EXERCISE OBJECTIVE: Where the line with "Почнува ОФФест, во" appears below, start writing out lines exactly, and finish with the line with "филмови од 2025 година", which is included; write out nothing else.

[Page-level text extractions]
>>>
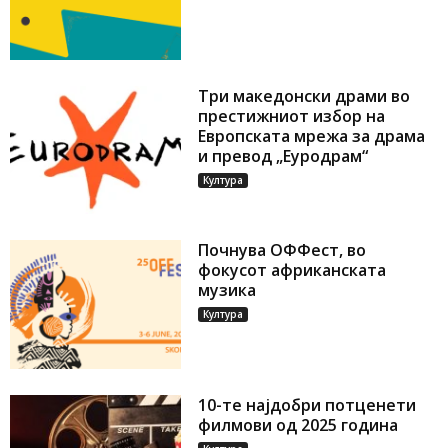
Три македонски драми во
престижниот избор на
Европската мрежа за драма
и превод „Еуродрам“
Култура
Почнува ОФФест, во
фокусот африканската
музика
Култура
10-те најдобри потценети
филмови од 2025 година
<<<
>>>
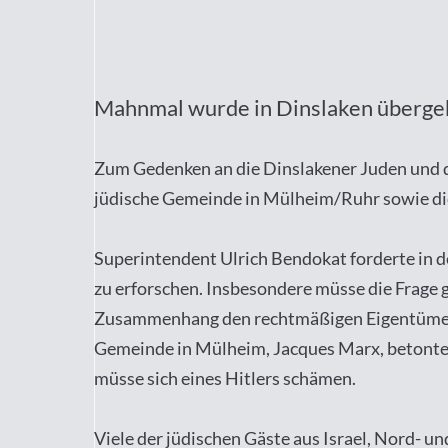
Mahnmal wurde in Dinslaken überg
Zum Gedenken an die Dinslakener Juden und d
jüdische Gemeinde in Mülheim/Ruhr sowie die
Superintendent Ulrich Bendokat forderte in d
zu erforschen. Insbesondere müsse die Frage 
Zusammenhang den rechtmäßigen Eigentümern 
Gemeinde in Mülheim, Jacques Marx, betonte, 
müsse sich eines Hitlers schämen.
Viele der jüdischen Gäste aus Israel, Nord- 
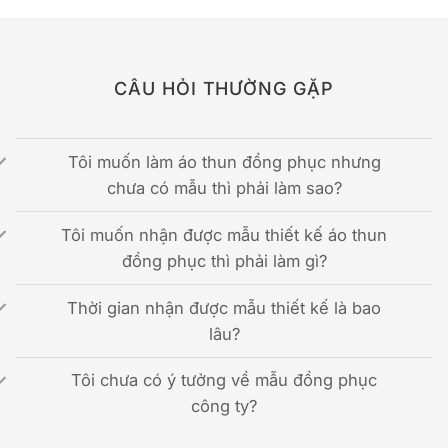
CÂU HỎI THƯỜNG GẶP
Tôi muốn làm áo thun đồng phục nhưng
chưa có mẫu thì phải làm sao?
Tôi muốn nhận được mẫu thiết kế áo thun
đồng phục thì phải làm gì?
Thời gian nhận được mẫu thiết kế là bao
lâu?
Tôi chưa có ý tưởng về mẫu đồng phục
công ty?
<<<
EXERCISE SOLUTION:
Почнува ОФФест, во
фокусот африканската
музика
Култура
10-те најдобри потценети
филмови од 2025 година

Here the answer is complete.